AIM OF THE EXERCISE – The lines from the start of the records through the one containing "The width and height of the screenshot is (1568, 1200)." are to be restated word for word; please include both ends.

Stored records
__________

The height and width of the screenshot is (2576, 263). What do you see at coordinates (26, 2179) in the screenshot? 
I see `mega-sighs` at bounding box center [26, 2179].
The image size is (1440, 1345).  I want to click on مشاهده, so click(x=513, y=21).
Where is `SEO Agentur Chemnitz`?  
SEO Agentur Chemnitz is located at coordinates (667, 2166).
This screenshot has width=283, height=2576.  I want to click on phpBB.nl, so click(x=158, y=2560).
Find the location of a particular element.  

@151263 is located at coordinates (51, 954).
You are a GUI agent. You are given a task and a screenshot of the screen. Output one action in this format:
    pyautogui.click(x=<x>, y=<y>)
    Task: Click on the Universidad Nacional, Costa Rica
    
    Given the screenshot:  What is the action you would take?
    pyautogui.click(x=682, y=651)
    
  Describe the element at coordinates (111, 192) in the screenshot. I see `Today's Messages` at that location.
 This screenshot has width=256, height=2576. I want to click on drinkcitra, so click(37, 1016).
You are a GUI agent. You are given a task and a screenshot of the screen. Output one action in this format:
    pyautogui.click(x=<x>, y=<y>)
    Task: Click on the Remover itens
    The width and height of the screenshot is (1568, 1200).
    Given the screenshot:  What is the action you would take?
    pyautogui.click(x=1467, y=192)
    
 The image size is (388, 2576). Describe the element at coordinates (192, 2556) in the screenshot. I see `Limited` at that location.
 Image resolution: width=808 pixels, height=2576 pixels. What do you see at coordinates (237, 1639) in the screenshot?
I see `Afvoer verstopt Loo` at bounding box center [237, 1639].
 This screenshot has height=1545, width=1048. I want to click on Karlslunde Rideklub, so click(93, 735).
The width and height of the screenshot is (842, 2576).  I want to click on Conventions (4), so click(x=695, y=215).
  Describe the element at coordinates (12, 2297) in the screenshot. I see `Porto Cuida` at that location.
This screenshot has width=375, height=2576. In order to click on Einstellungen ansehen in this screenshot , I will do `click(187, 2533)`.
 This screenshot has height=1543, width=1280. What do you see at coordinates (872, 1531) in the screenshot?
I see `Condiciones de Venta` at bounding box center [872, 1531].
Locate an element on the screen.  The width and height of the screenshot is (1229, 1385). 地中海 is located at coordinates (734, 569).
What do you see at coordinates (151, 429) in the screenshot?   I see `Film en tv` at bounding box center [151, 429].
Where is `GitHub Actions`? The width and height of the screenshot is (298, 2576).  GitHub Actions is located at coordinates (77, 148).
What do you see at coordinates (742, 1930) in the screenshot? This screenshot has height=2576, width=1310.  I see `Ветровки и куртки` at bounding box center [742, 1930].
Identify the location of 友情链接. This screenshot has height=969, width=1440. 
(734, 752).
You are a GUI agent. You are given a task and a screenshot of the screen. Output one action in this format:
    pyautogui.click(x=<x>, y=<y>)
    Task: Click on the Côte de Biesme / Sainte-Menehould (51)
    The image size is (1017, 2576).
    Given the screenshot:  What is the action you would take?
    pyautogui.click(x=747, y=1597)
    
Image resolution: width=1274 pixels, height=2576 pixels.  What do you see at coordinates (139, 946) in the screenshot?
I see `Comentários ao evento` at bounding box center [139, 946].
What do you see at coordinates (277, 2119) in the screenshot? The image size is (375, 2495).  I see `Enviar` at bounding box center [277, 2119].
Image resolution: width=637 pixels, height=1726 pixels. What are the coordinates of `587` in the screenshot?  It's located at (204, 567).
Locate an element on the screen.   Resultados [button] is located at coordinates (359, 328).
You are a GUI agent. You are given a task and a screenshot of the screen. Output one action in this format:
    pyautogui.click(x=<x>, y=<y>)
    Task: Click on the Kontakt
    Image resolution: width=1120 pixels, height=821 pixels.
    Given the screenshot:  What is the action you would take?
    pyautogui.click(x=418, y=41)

__________

PROBLEM SOLUTION –
The height and width of the screenshot is (2576, 263). What do you see at coordinates (26, 2179) in the screenshot? 
I see `mega-sighs` at bounding box center [26, 2179].
The image size is (1440, 1345).  I want to click on مشاهده, so click(x=513, y=21).
Where is `SEO Agentur Chemnitz`?  
SEO Agentur Chemnitz is located at coordinates (667, 2166).
This screenshot has width=283, height=2576.  I want to click on phpBB.nl, so click(x=158, y=2560).
Find the location of a particular element.  

@151263 is located at coordinates (51, 954).
You are a GUI agent. You are given a task and a screenshot of the screen. Output one action in this format:
    pyautogui.click(x=<x>, y=<y>)
    Task: Click on the Universidad Nacional, Costa Rica
    
    Given the screenshot:  What is the action you would take?
    pyautogui.click(x=682, y=651)
    
  Describe the element at coordinates (111, 192) in the screenshot. I see `Today's Messages` at that location.
 This screenshot has width=256, height=2576. I want to click on drinkcitra, so click(37, 1016).
You are a GUI agent. You are given a task and a screenshot of the screen. Output one action in this format:
    pyautogui.click(x=<x>, y=<y>)
    Task: Click on the Remover itens
    The width and height of the screenshot is (1568, 1200).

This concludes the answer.